Y el hombre juró por
su santa madre que
no lo volvería a hacer
Nota del editor – Este es un fragmento de la novela Un
cuadrito de sol en la penumbra, del periodista y escritor Luis Eduardo
Podestá, y es la tercera que produce. Este, el primero de una serie de
fragmentos que aparecerán en los próximos días se publica aquí como un obsequio
anticipado de lo que los lectores leerán en el libro que es distribuido mundialmente
por empresas especializadas en ventas por internet. Al final del fragmento se
incluye la lista de las empresas encargadas de la distribución. Gracias por
leerlo.
Al día siguiente don Crisanto se aprestó a salir como todos los
sábados, se puso una camisa limpia y corbata, aunque fuera contra su costumbre,
Sara había vuelto y él se sentía feliz pero pensó que debía hacer algo antes de
ir a reunirse con sus amigos y se fue al centro, el tranvía lo dejó en la calle
San José, se dirigió al gran almacén del que Sara le había hablado tanto y
descrito con tanta precisión que lo ubicó muy pronto, y vio las largas hileras
de ropa lista para usarla, de hombre y de mujer y al fondo alineadas las
cocinas, los
aparatos de radio, equipos de sonido que parecían muebles de
salón, lo atendieron chicas muy agradables, preguntó por el administrador y le
dijeron que estaba en su oficina y hacia allí se dirigió, ah, dijo luego de
cerrar la puerta detrás de sí, cogió una silla y la trancó para que no pudieran
abrirla desde afuera, ¿es usted el administrador, el violador de mujeres
indefensas?, preguntó con voz enérgica y el hombre, en impecable camisa blanca
y corbata se puso pálido y comenzó a levantarse lentamente de su asiento,
exhibía aún las marcas de las uñas de Sara, y don Crisanto Ludeña lo tomó del
cuello, lo sacudió como para estrangularlo, le aplicó bofetadas que le
removieron las cicatrices de los arañazos de Sara, le golpeó la cabeza contra
la pared, le enrolló la corbata y se la puso en la boca, mierda elegante, le
dijo al oído, te voy a arrancar los huevos para que nunca vuelvas a abusar de
las mujeres y, en efecto, mientras lo acogotaba con el codo y la mano
izquierdos, con la otra le atrapó el bulto de la entrepierna y sin hacer caso
de los gemidos de su víctima apretaba cada vez más y más hasta cuando vio que
el rostro del
administrador se ponía lívido, le aplicó un cabezazo en la
frente, le dio un puñetazo que le puso un ojo morado, esto es en nombre de mi
hija, desgraciado, y ella felizmente supo defenderse, ¿quieres llamar a tus
empleados para que te defiendan?, hazlo, mierda, hazlo y te arrastro hasta la
comisaría para entregarte como violador de mujeres, y de allí te enviarán a la cárcel
donde ¿sabes cómo reciben a los violadores?, responde, mierda, ¿sabes cómo los
reciben?, los invitan a una cama tras otra, pasan de una celda a otra hasta que
el más macho te convierte en su mujer, ¿sabías eso, mierda? y don Crisanto
Ludeña le sacó la corbata de la boca, puso el oído cerca de la boca de su
víctima, habla, mierda, ¿quieres que te arrastre a la comisaría y te denuncie?

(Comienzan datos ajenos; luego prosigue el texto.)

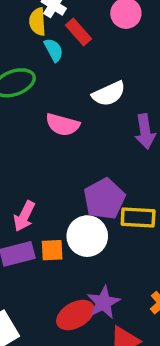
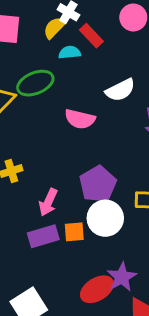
yellow semicircle: (38, 22) -> (54, 28), turned 50
cyan semicircle: (54, 50) -> (70, 52), turned -65
purple pentagon: (104, 199) -> (98, 184), moved

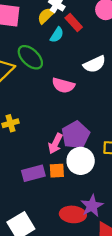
cyan semicircle: (70, 52) -> (57, 35), turned 126
green ellipse: (35, 83) -> (30, 57), turned 64
pink arrow: (48, 202) -> (55, 144), moved
red ellipse: (97, 289) -> (73, 214), turned 35

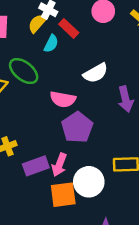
purple pentagon: (76, 135) -> (77, 127), moved
orange square: (57, 171) -> (63, 195), size x1.5
purple rectangle: (33, 173) -> (36, 166), moved

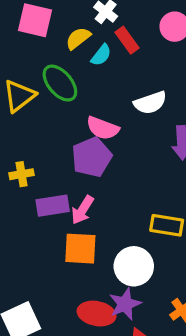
yellow semicircle: (37, 23) -> (78, 38), moved
purple pentagon: (77, 127) -> (92, 157), moved
white circle: (89, 182) -> (134, 266), moved

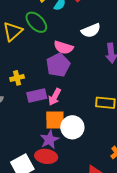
white circle: (134, 266) -> (72, 127), moved
purple star: (125, 304) -> (49, 140), moved
red ellipse: (97, 314) -> (46, 156), moved

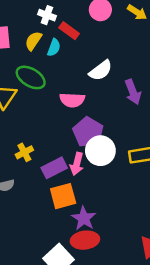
purple pentagon: (58, 65) -> (88, 132), moved
orange square: (55, 120) -> (63, 196), moved
white circle: (72, 127) -> (100, 151), moved

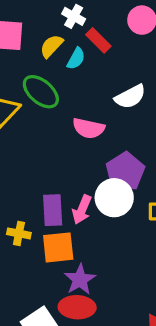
purple pentagon: (88, 132) -> (125, 171), moved
yellow cross: (24, 152) -> (19, 233), moved, turned 30
purple rectangle: (54, 168) -> (53, 210), turned -75

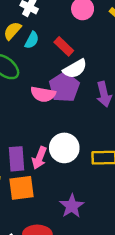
red rectangle: (98, 40) -> (64, 46), moved
purple pentagon: (125, 171) -> (64, 87), moved
purple star: (80, 280) -> (72, 206), moved

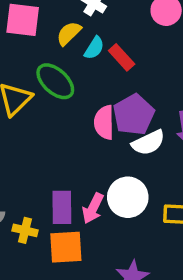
red rectangle: (64, 46) -> (122, 57), moved
white semicircle: (75, 69) -> (148, 143), moved
pink semicircle: (43, 94) -> (104, 122), turned 75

y recién escuchó la angustiada voz del administrador, no, señor, no, por favor,
perdóneme, perdón por lo que he hecho, no me denuncie, por favor, tengo
familia, esposa y dos hijos pequeños, le ruego que no lo haga,
había lágrimas
en sus ojos, y don Crisanto Ludeña, no estás perdonado, pedazo de mierda, me
debes una, desgraciado, te vigilaré, tú no me vas a ver nunca, pero yo estaré
cerca de ti y si me entero de que has hecho algo con alguna de las mujeres que
tienes a tu cargo, debes olvidarte de tu esposa, de tus hijitos, porque te
entregaré a mis amigos de la policía y ellos te pondrán ante un juez y directo
a la cárcel, y algunas de tus empleadas tendrán mucho que contar, jura que no
atentarás nunca contra ninguna de ellas y el hombre, con la cara ensangrentada,
un ojo oscurecido, sí, señor, lo juro, por Dios, por mi santa madre, lo juro,
señor, pero deje de golpearme, se lo ruego.